What story do I tend to tell myself about the events of the past that have shaped me most? Do I tend to underestimate my own resourcefulness amidst awful circumstances, or do I tend to blame myself for what was ultimately beyond my control? 

Just as it is wisest to journey alongside others as we recover discernment about when to exercise courage and when to exercise serenity, we need to notice which relationships in our lives tend to foster and respect our healthy sense of agency as we put it into practice. Who in your life respects your ability to change without trying to control you? Who in your life is able to hear the truest version of this past narrative and of your narrative of change moving forward? Who respects your agency and exercises their own? This person can hear your story, and witness that story as it continues unfolding now. 

On the one hand, healing from crises such as COVID must involve a willingness to accept what we have had to weather, regardless of our choice in the matter, and to embrace our vulnerability to the unseen events of the future––we have no power over them. But on the other, we heal to the extent that we are able to courageously shape our own lives––to reject the narrative of powerlessness we might be tempted to take away from the pandemic, and embrace our agency with all of its limits. Armed with the resources of curiosity about our responses, past and present, and trusted witnesses to journey with us, we will begin to experience the dignifying agency we are designed for once more. 

Bibliography

Allender, Daniel. 2018. The Wounded Heart: Hope for Adult Victims of Childhood Sexual Abuse.  Colorado Springs, CO: The Navigators.

Baradell, J. G. and K. Klein. 1993. “Relationship of Life Stress and Body Consciousness to Hypervigilant Decision-Making.” Journal of Personality and Social Psychology, 64(2), 267-263. https://psycnet.apa.org/record/1993-21526-001.

Brown, Bréne. 2013. Daring Greatly: How the Courage to Be Vulnerable Transforms the Way We Live, Love, Parent and Lead. London, England: Portfolio Penguin.

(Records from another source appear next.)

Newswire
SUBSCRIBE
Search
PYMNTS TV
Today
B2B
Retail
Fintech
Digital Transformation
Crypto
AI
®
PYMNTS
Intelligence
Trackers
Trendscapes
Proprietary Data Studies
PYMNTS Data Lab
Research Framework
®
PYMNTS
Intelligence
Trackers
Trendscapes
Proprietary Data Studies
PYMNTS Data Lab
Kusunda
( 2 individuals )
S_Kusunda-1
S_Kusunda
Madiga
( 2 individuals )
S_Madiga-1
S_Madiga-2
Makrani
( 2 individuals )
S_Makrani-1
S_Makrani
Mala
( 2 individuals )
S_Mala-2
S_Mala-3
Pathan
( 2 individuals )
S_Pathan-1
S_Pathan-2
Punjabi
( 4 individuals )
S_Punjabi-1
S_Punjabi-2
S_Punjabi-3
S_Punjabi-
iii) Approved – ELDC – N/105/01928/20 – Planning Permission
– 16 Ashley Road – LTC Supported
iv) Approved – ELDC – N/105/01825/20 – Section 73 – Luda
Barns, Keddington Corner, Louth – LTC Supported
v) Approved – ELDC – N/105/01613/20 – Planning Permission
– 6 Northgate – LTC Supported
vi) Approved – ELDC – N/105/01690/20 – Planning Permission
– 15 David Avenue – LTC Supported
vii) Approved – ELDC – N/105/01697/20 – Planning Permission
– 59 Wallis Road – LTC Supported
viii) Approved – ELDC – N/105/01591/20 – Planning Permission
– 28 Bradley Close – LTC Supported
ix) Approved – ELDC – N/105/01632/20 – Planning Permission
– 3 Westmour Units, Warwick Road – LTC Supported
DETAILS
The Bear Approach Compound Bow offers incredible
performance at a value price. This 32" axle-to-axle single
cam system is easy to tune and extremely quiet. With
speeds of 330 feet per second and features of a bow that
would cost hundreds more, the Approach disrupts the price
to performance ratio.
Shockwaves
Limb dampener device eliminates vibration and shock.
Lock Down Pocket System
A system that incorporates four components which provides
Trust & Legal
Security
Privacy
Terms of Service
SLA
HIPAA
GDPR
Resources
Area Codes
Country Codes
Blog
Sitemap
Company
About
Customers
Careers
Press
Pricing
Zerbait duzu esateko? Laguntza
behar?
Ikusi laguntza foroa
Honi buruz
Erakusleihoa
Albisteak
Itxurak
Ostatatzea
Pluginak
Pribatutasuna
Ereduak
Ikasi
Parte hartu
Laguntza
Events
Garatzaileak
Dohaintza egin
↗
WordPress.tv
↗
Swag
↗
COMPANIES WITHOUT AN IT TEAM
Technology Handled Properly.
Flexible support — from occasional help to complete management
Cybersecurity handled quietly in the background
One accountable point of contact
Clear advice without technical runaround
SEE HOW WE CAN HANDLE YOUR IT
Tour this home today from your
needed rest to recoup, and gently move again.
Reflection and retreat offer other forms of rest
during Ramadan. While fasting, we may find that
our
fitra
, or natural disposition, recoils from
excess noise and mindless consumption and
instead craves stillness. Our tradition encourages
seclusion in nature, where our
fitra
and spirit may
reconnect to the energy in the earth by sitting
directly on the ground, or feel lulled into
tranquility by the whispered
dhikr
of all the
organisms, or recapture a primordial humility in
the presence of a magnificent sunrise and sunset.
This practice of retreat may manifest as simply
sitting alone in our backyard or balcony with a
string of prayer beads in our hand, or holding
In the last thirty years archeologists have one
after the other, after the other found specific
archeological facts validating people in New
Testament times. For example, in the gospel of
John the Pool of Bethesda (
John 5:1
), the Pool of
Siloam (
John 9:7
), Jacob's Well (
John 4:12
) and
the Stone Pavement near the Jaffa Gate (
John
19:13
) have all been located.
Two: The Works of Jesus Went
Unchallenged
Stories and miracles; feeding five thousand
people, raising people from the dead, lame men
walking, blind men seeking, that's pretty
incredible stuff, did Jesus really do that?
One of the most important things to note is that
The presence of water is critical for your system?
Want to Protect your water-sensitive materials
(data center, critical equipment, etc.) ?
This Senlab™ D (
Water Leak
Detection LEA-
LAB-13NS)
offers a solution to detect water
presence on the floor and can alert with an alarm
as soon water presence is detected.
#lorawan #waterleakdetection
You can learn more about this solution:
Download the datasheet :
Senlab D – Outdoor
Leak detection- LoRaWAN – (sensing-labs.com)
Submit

Gilbert, Daniel. 2006. Stumbling on Happiness. New York, NY: Knopf. Masten, A. S. 2001. “Ordinary Magic: Resilience Processes in Development.” American Psychology, 56(3), 227-238. 10.1037//0003-066x.56.3.227

Snyder, C. R. 2002. “Hope Theory: Rainbows in the Mind.” Psychological Inquiry, 13 (4), 249-275.

Tony. 2019. “The Serenity Prayer and Me.” SHARE Magazine, 48. 

Van der Kolk, Bessel A. 2015. The Body Keeps the Score: Brain, Mind, and Body in the Healing of Trauma. New York, NY: Penguin Books.

Welzel, Christian and Ronald Inglehart. 2010. “Agency, Values, and Well-Being: A Human Development Model.” Social Indicators Research, 97, 43-63.